Friday, February 25, 2011

A gripe! (ANOTHER gripe, I should probably say...)

.
I'm not the only one who has complained about this:

The WWW enables all sorts of people to have their writing read publicly (I guess published is the word I want), and we're beginning to find out just how terrible the grammar and the spelling of the average person is.

Just in a single user review on Amazon, I got (talking about shoes): "They run true to size, and ... fit my feet perfect!"  I would have preferred to see perfectly, but we know what he means.

"... The insole has a blue jell like material under the heal and ball of the foot."  The proper word, I think, is heel, speaking of feet.  But most times we can tell the difference, and deduce the intended meaning.
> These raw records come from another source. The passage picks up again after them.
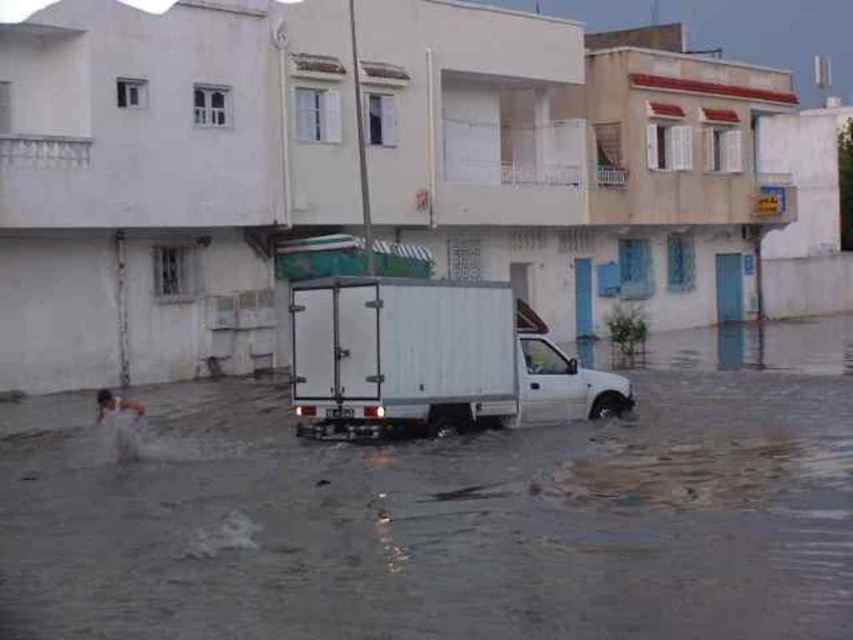 You are standing on the flooded street and see the white matte truck at center. If the water depth here is 1.5 meters, and the truck has a ground clearance of 220 millimeters, will the truck be submerged under water?

The white matte truck at center is 16.19 meters away from the viewer. The truck has a ground clearance of 220 millimeters, which is 0.22 meters. Since the water depth is 1.5 meters, which is deeper than the ground clearance, the truck will be submerged under water.

You are a rescue drone operator trying to locate safe areas in the flooded street. The white pickup truck is in the middle of the street. Where exactly is the clear water at truck center located in terms of coordinates?

The clear water at truck center is located at coordinates point [450,513].

You are a rescue worker trying to reach a stranded person on the flooded street. You see the clear water at truck center and the white matte truck at center. Which object takes up more space in the image?

The clear water at truck center is bigger than the white matte truck at center, so it occupies more space in the image. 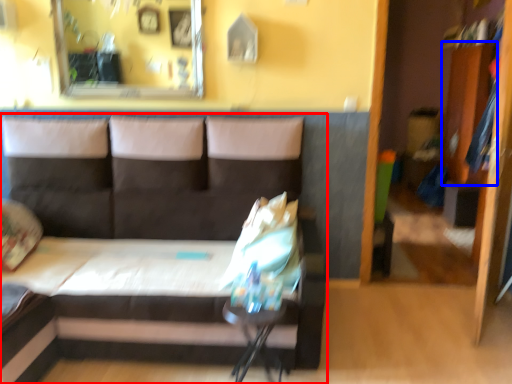 Question: Which point is closer to the camera, studio couch (highlighted by a red box) or dresser (highlighted by a blue box)?

Choices:
 (A) studio couch
 (B) dresser

Answer: (A) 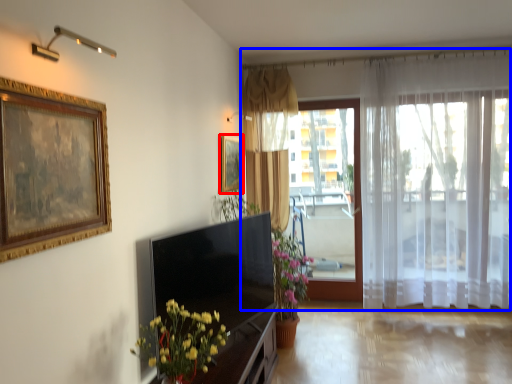 Question: Which object is further to the camera taking this photo, picture frame (highlighted by a red box) or curtain (highlighted by a blue box)?

Choices:
 (A) picture frame
 (B) curtain

Answer: (B) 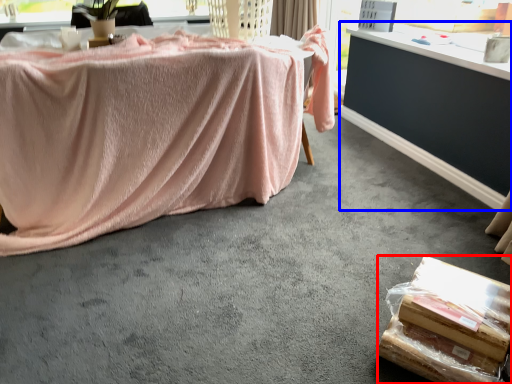 Question: Which point is further to the camera, food (highlighted by a red box) or table (highlighted by a blue box)?

Choices:
 (A) food
 (B) table

Answer: (B) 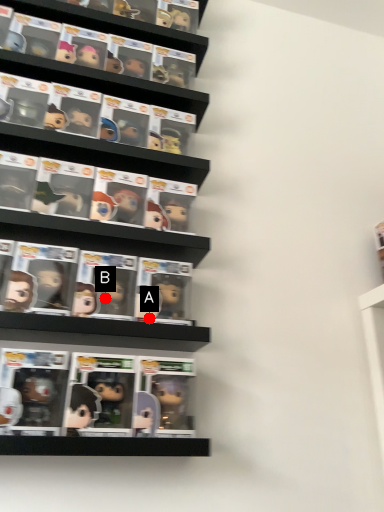 Question: Two points are circled on the image, labeled by A and B beside each circle. Which point is closer to the camera?

Choices:
 (A) A is closer
 (B) B is closer

Answer: (A) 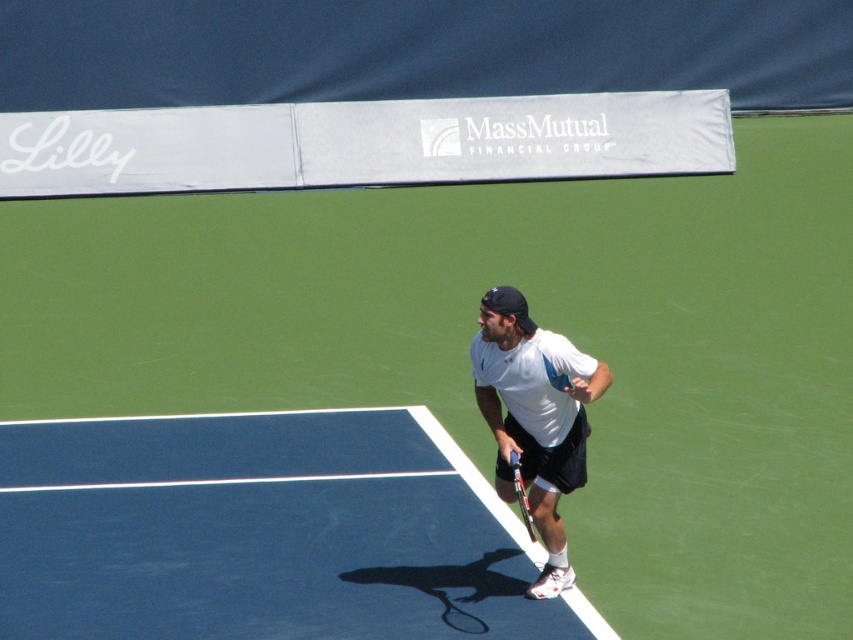 Question: Does blue rubber tennis court at center lie in front of black metallic tennis racket at lower center?

Choices:
 (A) no
 (B) yes

Answer: (A)

Question: Which of these objects is positioned closest to the blue rubber tennis court at center?

Choices:
 (A) black metallic tennis racket at lower center
 (B) white matte tennis racket at center

Answer: (B)

Question: Is white matte tennis racket at center to the right of black metallic tennis racket at lower center from the viewer's perspective?

Choices:
 (A) yes
 (B) no

Answer: (A)

Question: Among these objects, which one is nearest to the camera?

Choices:
 (A) blue rubber tennis court at center
 (B) black metallic tennis racket at lower center
 (C) white matte tennis racket at center

Answer: (C)

Question: Which point is closer to the camera?

Choices:
 (A) black metallic tennis racket at lower center
 (B) blue rubber tennis court at center

Answer: (A)

Question: Observing the image, what is the correct spatial positioning of blue rubber tennis court at center in reference to white matte tennis racket at center?

Choices:
 (A) right
 (B) left

Answer: (B) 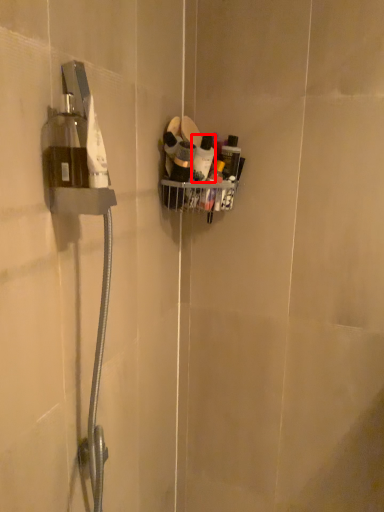 Question: From the image's perspective, considering the relative positions of toiletry (annotated by the red box) and toiletry in the image provided, where is toiletry (annotated by the red box) located with respect to the staircase?

Choices:
 (A) above
 (B) below

Answer: (B) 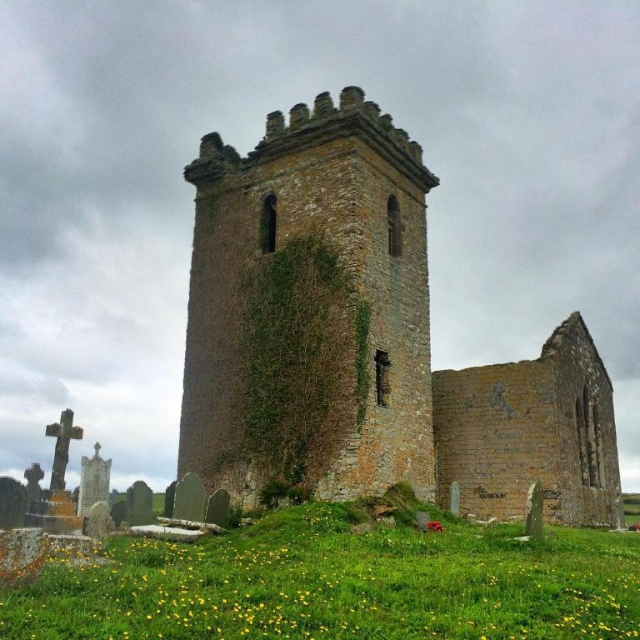 Question: Which object is positioned farthest from the green mossy wall at center?

Choices:
 (A) brown stone tower at center
 (B) green grassy field at lower center

Answer: (B)

Question: Among these points, which one is nearest to the camera?

Choices:
 (A) (355, 145)
 (B) (253, 440)
 (C) (467, 611)

Answer: (C)

Question: Is brown stone tower at center to the left of green mossy wall at center from the viewer's perspective?

Choices:
 (A) no
 (B) yes

Answer: (A)

Question: Estimate the real-world distances between objects in this image. Which object is farther from the green grassy field at lower center?

Choices:
 (A) brown stone tower at center
 (B) green mossy wall at center

Answer: (A)

Question: Is brown stone tower at center further to the viewer compared to green grassy field at lower center?

Choices:
 (A) yes
 (B) no

Answer: (A)

Question: Can you confirm if brown stone tower at center is bigger than green grassy field at lower center?

Choices:
 (A) no
 (B) yes

Answer: (B) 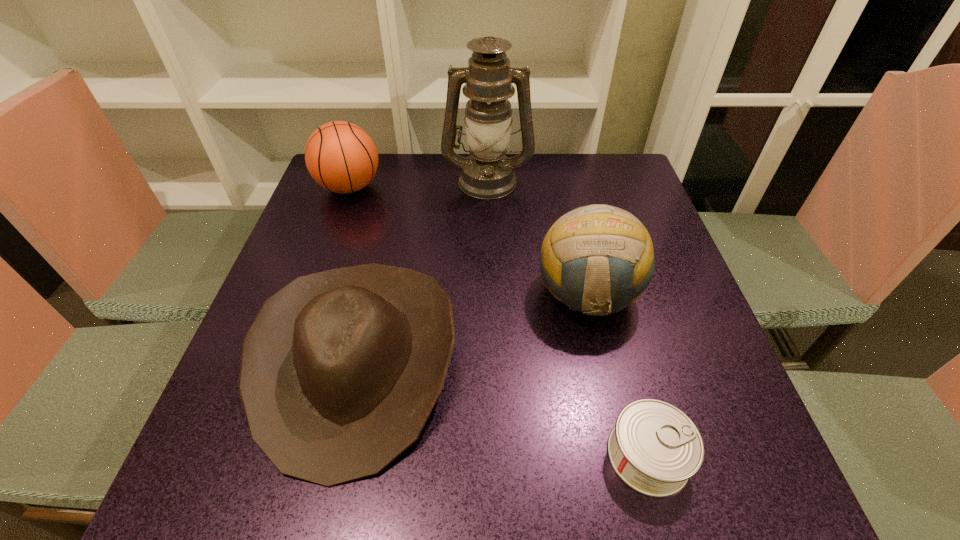 You are a GUI agent. You are given a task and a screenshot of the screen. Output one action in this format:
    pyautogui.click(x=<x>, y=<y>)
    Task: Click on the free point that satisfies the following two spatial constraints: 1. on the front side of the basketball; 2. on the right side of the can
    The width and height of the screenshot is (960, 540).
    Given the screenshot: What is the action you would take?
    pyautogui.click(x=254, y=455)

Where is `vacant point that satisfies the following two spatial constraints: 1. on the front side of the volleyball; 2. on the right side of the shortest object`? vacant point that satisfies the following two spatial constraints: 1. on the front side of the volleyball; 2. on the right side of the shortest object is located at coordinates (624, 455).

The image size is (960, 540). In order to click on free region that satisfies the following two spatial constraints: 1. on the front side of the cowboy hat; 2. on the right side of the basketball in this screenshot , I will do `click(288, 362)`.

The image size is (960, 540). In order to click on blank space that satisfies the following two spatial constraints: 1. on the back side of the fourth tallest object; 2. on the right side of the tallest object in this screenshot , I will do `click(398, 180)`. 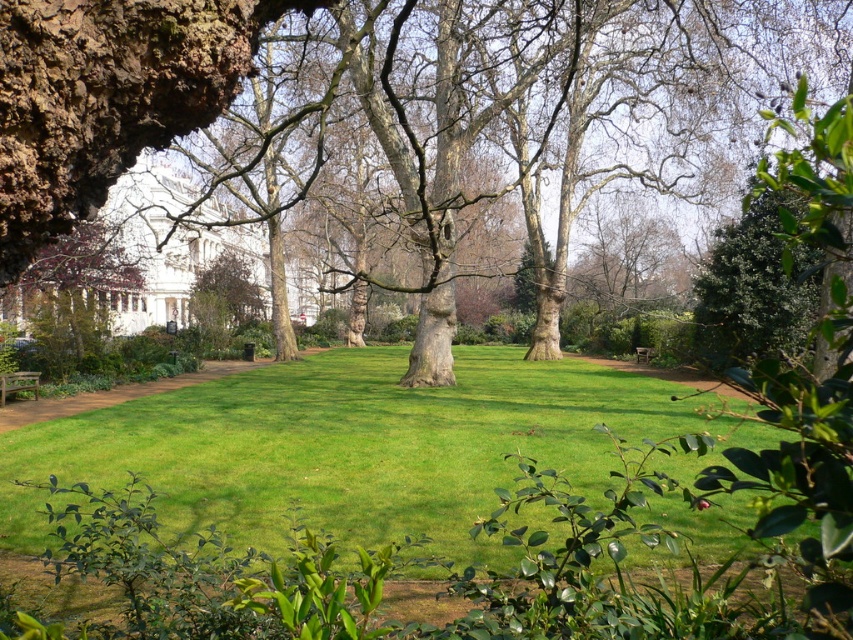 Question: Can you confirm if brown rough bark tree at center is wider than wooden park bench at lower left?

Choices:
 (A) yes
 (B) no

Answer: (A)

Question: Estimate the real-world distances between objects in this image. Which object is farther from the green grass at center?

Choices:
 (A) wooden park bench at lower left
 (B) smooth bark tree at left
 (C) brown rough bark tree at center
 (D) brown textured tree at center

Answer: (D)

Question: Does brown rough bark tree at center appear on the right side of wooden park bench at center?

Choices:
 (A) no
 (B) yes

Answer: (A)

Question: Which point is closer to the camera?

Choices:
 (A) (598, 396)
 (B) (20, 371)

Answer: (A)

Question: Which point is closer to the camera?

Choices:
 (A) (67, 164)
 (B) (654, 349)

Answer: (A)

Question: Can you confirm if brown textured tree at center is positioned above wooden park bench at center?

Choices:
 (A) no
 (B) yes

Answer: (B) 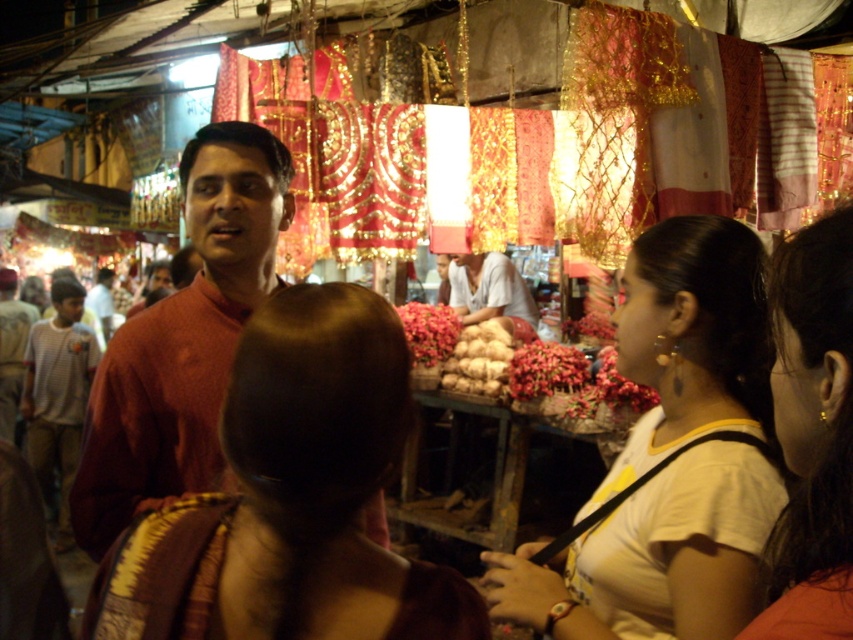 You are standing at the market and see two points in the scene. The first point is at coordinates point [757,252] and the second is at point [447,275]. Which point is closer to you?

Point [757,252] is in front of point [447,275], so it is closer to you.

You are a customer at the market and want to examine both the white matte shirt at center and the white fabric hair at upper right. Which item can you reach first if you walk straight ahead?

You can reach the white matte shirt at center first because it is closer to you than the white fabric hair at upper right. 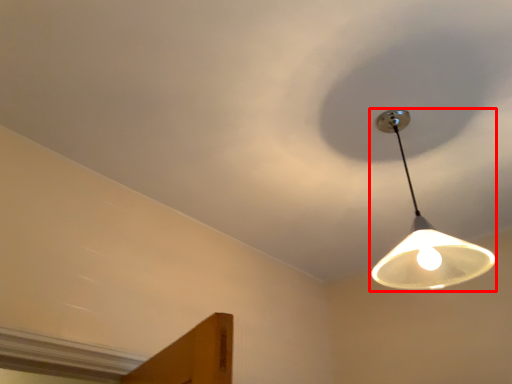 Question: From the image's perspective, what is the correct spatial relationship of lamp (annotated by the red box) in relation to cloud?

Choices:
 (A) below
 (B) above

Answer: (A) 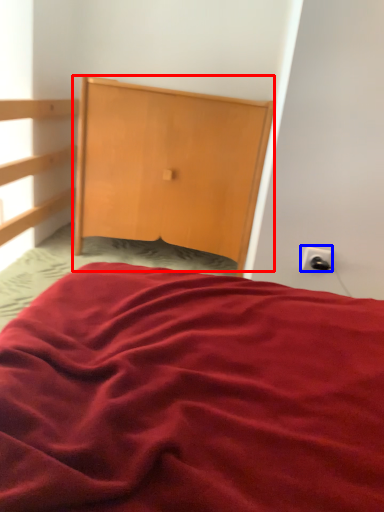 Question: Which of the following is the farthest to the observer, dresser (highlighted by a red box) or electric outlet (highlighted by a blue box)?

Choices:
 (A) dresser
 (B) electric outlet

Answer: (A) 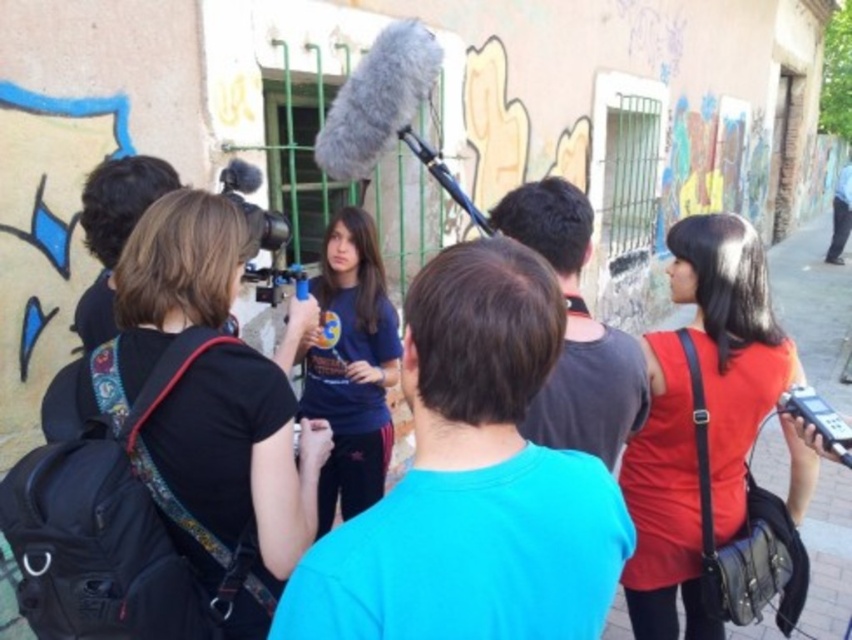 Between point (358, 410) and point (250, 248), which one is positioned in front?

Positioned in front is point (250, 248).

How far apart are matte blue t-shirt at center and matte black video camera at center?

matte blue t-shirt at center and matte black video camera at center are 25.37 inches apart from each other.

Measure the distance between point (x=338, y=352) and camera.

The distance of point (x=338, y=352) from camera is 3.20 meters.

Where is `matte blue t-shirt at center`? The height and width of the screenshot is (640, 852). matte blue t-shirt at center is located at coordinates (350, 365).

Between point (262, 499) and point (346, 273), which one is positioned behind?

Positioned behind is point (346, 273).

The width and height of the screenshot is (852, 640). Identify the location of matte black backpack at center. point(237,470).

Where is `matte black backpack at center`? The width and height of the screenshot is (852, 640). matte black backpack at center is located at coordinates (237, 470).

Can you confirm if matte black backpack at center is positioned below matte black video camera at center?

Correct, matte black backpack at center is located below matte black video camera at center.

Who is shorter, matte black backpack at center or matte black video camera at center?

matte black video camera at center

Between point (160, 269) and point (245, 186), which one is positioned behind?

The point (245, 186) is more distant.

This screenshot has width=852, height=640. I want to click on matte black backpack at center, so click(237, 470).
"They don't look like the walking shoes you see on the seniors making a trip around the mall, or trying to impress everyone with what you're wearing."  The good spelling on this one is wasted on the sentence.  The second phrase (or is it a clause?) is obscure; it probably has to do with the writer's observation in the previous sentence that the logo is not too big.  Are the seniors walking around the Mall trying to impress everyone with what you're wearing?  What they're wearing?  What the writer is wearing?  Why doesn't he leave the ambiguous seniors out of it?

Anyway, apart from annoying a small minority of people who were taught rules of grammar, syntax, punctuation and spelling, all these linguistically loose cannons are apparently getting their points across.  Furthermore, there is deep annoyance at those who use big words (unless they're the latest thing), and painfully correct language, which is described as pedantic.  So we're in for years of suffering at the hands of young writers who are less apt to follow rules and good examples than to feel the force, and write in a loosy-goosy style of writing.

[Continued]

I think what is happening is that people neglect writing until they're out of high school, and then they find that their friends can figure out what they mean fairly well, despite the horrible lapses in spelling and grammar.  They therefore proceed to write in public forums such as Amazon, Facebook, and sundry blogs as if only their much-forgiving friends were going to read their writing.  In addition, the idiot lobby has been very successful in squelching observations about grammar and spelling (orthography) whenever it comes up ---including some members of the English teaching profession, doing the squelching, I mean--- and so it becomes not quite PC to mention spelling or grammar in polite company.

When I was a kid, I was  moderately careful not to offend anybody.  Then, of course, in the sixties, the fashionable thing was to offend everybody equally, like Professor Higgins, in My Fair Lady, or Pygmalion.  In the Eighties, it was a matter of choosing carefully whom you offend.  In any case, not offending those who are irritated by poor grammar and spelling is no longer high on anyone's priority list.  People like me who are offended by poor grammar and spelling are called curmudgeons (or carmudgeons, and there might be a couple of alternative acceptable spellings) and considered irrelevant.  George W. Bush, possibly the least well-spoken President of the USA was more laughed-at than criticized for his poor English.  Yale University will never live down my scorn for having graduated such a fool.  On the plus side, though, he made several million idiot people out there more confident about their ability to someday make it into the White House.  It must have been startling to be set back by Barack Obama, arguably one of the most intelligent occupants of the oval office.  History will establish the wisdom of Barack Obama, but his intelligence is beyond dispute.

Arch

2 comments:

Anonymous said...

Might I add a reference to "The Lost Art of Editing" at http://www.guardian.co.uk/books/2011/feb/11/lost-art-editing-books-publishingrticle
??

Archimedes said...

I should say that Barack Obama's Language is beyond dispute.